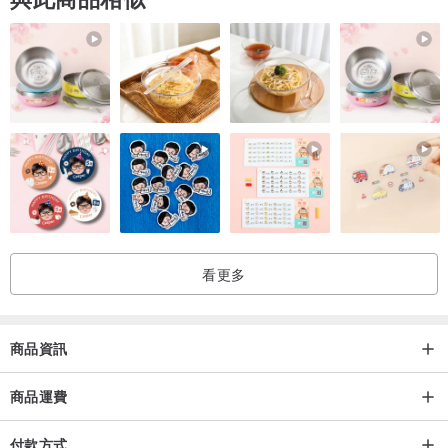
看更多
商品資訊
商品運費
付款方式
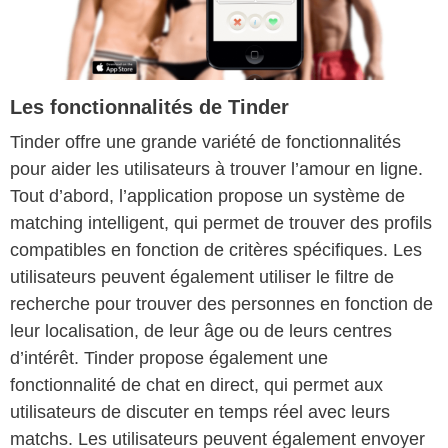
Les fonctionnalités de Tinder
Tinder offre une grande variété de fonctionnalités
pour aider les utilisateurs à trouver l’amour en ligne.
Tout d’abord, l’application propose un système de
matching intelligent, qui permet de trouver des profils
compatibles en fonction de critères spécifiques. Les
utilisateurs peuvent également utiliser le filtre de
recherche pour trouver des personnes en fonction de
leur localisation, de leur âge ou de leurs centres
d’intérêt. Tinder propose également une
fonctionnalité de chat en direct, qui permet aux
utilisateurs de discuter en temps réel avec leurs
matchs. Les utilisateurs peuvent également envoyer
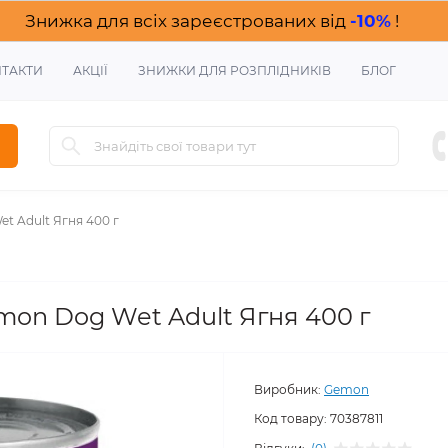
Знижка для всіх зареєстрованих від
-10%
!
ТАКТИ
АКЦІЇ
ЗНИЖКИ ДЛЯ РОЗПЛІДНИКІВ
БЛОГ
t Adult Ягня 400 г
mon Dog Wet Adult Ягня 400 г
Виробник:
Gemon
Код товару:
70387811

--------------------------------

▶ WHAT IS BEING ASKED
From the records above, tally every line that contains the string "fonctionnalités"; the reply consists of that number alone.

▶ SOLUTION TO THIS PROBLEM
2